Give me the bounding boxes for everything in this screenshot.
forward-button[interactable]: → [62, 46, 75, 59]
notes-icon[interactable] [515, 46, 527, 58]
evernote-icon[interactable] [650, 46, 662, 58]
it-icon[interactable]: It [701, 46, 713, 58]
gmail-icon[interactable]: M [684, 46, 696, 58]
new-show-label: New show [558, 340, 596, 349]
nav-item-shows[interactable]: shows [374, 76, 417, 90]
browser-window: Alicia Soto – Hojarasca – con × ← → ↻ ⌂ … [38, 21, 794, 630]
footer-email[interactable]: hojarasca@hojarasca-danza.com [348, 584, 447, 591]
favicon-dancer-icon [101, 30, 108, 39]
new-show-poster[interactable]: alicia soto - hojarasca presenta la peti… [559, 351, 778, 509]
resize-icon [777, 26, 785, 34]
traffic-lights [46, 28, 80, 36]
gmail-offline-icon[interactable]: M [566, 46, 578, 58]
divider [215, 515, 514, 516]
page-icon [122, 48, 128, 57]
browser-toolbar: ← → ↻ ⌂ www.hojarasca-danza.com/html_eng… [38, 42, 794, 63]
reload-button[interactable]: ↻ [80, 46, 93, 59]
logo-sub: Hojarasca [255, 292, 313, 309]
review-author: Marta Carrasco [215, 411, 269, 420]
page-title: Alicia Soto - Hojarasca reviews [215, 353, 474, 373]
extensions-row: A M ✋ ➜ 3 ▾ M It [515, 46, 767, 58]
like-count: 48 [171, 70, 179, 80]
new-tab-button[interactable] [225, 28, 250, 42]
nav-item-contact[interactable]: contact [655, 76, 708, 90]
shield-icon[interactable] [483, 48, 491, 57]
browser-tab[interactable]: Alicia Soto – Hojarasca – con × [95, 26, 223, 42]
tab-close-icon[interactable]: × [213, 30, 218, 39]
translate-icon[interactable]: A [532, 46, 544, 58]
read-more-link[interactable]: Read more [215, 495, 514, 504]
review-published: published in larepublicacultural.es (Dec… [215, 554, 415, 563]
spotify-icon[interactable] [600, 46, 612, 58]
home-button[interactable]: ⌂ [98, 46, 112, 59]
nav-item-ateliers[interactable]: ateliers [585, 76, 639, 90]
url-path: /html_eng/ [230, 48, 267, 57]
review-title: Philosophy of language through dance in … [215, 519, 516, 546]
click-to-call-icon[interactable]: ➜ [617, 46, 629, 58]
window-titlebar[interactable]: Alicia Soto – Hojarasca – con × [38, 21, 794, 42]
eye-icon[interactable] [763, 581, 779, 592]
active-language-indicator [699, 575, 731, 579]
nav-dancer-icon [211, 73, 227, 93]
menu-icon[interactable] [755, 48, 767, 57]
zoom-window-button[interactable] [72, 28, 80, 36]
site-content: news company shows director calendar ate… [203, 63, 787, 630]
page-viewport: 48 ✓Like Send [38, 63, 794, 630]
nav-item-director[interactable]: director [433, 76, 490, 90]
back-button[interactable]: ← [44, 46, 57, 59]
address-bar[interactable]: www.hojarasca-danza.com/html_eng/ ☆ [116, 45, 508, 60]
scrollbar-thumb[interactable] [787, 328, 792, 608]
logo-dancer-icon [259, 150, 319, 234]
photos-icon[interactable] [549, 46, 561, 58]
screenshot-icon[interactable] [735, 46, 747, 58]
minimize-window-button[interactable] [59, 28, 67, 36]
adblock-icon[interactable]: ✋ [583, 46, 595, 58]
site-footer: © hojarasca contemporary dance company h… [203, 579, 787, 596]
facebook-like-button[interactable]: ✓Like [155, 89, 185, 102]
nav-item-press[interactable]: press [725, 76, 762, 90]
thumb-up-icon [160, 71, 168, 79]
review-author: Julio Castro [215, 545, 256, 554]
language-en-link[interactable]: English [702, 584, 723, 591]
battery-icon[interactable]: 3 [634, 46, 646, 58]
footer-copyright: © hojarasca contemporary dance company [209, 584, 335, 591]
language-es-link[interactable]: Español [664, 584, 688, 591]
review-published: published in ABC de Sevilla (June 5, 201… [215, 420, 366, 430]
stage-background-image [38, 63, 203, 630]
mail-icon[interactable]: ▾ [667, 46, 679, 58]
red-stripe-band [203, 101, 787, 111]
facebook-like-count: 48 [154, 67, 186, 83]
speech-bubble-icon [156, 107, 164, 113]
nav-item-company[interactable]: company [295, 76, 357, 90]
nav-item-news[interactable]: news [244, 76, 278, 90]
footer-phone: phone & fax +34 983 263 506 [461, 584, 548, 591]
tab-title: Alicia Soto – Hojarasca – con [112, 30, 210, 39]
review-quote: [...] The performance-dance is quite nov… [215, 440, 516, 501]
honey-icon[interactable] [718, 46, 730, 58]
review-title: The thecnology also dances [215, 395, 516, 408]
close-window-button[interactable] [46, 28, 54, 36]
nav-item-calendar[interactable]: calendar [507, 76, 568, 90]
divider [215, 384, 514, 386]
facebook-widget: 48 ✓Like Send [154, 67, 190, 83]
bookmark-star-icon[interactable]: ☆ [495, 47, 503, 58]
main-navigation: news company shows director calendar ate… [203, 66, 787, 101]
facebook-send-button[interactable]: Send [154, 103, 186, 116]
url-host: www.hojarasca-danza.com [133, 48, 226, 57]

□ □ □ □

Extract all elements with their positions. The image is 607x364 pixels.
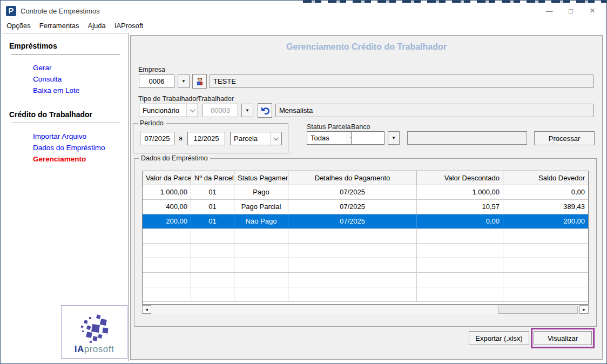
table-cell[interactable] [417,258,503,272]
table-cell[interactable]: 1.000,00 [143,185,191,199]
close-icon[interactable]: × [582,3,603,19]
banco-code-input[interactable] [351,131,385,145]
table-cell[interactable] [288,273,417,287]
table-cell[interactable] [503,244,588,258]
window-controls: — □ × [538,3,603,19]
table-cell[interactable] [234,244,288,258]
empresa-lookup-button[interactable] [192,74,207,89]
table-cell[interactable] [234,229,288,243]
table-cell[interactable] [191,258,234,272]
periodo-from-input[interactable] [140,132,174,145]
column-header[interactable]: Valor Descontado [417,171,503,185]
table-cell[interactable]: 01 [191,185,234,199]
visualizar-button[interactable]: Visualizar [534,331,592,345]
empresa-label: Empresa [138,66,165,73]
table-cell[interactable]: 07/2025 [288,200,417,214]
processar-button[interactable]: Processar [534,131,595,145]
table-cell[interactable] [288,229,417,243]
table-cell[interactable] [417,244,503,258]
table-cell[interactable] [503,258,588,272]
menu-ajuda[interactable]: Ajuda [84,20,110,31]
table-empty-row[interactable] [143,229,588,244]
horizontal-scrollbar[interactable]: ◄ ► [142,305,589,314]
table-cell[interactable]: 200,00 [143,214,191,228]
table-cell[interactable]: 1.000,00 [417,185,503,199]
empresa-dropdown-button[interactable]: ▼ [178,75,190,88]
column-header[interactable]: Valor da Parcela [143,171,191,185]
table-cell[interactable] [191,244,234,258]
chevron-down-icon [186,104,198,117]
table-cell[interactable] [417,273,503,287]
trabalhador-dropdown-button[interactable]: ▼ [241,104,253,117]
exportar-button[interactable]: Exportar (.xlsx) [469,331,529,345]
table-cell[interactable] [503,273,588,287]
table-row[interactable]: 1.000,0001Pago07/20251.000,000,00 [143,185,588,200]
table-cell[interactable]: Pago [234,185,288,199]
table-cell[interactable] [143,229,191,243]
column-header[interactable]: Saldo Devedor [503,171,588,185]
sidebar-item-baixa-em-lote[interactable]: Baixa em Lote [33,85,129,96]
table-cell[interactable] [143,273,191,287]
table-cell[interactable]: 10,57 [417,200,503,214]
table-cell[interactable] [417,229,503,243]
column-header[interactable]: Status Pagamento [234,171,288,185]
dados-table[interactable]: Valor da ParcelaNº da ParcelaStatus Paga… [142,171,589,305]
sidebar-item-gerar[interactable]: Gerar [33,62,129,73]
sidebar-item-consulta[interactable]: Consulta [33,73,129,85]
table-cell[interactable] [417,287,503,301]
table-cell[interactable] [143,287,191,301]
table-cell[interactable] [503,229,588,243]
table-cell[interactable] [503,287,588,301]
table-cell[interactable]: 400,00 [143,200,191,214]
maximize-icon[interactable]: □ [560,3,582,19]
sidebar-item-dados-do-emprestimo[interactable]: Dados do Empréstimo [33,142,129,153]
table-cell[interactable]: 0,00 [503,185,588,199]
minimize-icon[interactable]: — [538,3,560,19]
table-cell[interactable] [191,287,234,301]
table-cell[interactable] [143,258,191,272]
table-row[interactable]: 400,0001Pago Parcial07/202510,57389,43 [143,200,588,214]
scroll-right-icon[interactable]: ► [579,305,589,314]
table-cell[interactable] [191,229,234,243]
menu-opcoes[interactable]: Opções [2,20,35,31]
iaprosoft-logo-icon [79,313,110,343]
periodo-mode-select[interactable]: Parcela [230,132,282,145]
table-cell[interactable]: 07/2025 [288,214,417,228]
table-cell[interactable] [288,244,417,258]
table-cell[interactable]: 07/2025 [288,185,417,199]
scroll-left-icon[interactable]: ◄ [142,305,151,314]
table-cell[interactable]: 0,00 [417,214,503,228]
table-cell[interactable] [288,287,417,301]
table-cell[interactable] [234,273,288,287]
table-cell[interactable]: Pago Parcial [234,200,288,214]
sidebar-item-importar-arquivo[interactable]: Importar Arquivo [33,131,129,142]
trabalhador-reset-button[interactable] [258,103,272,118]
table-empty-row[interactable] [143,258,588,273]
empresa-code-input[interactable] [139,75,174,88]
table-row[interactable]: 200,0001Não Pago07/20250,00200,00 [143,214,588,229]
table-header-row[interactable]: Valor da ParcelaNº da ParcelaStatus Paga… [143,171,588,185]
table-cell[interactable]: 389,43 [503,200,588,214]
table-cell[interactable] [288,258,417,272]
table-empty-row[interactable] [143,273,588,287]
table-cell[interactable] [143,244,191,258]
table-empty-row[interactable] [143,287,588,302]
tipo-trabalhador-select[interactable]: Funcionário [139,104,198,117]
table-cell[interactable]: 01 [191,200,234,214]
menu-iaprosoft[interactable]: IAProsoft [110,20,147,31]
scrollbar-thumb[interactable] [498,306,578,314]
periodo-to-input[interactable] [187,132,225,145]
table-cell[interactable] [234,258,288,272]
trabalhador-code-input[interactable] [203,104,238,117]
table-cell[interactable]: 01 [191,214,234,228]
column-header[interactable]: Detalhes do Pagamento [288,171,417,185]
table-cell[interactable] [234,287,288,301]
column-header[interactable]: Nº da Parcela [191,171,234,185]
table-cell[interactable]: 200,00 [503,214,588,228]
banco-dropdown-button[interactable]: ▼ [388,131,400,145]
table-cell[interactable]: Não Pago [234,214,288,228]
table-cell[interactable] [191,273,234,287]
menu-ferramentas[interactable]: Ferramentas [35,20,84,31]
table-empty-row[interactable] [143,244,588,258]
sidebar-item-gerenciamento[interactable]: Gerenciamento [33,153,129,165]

□ □ □ □

Your task
Pick out each line above that includes "divider" and show it.

Result of the exercise
divider [215, 515, 514, 516]
divider [215, 384, 514, 386]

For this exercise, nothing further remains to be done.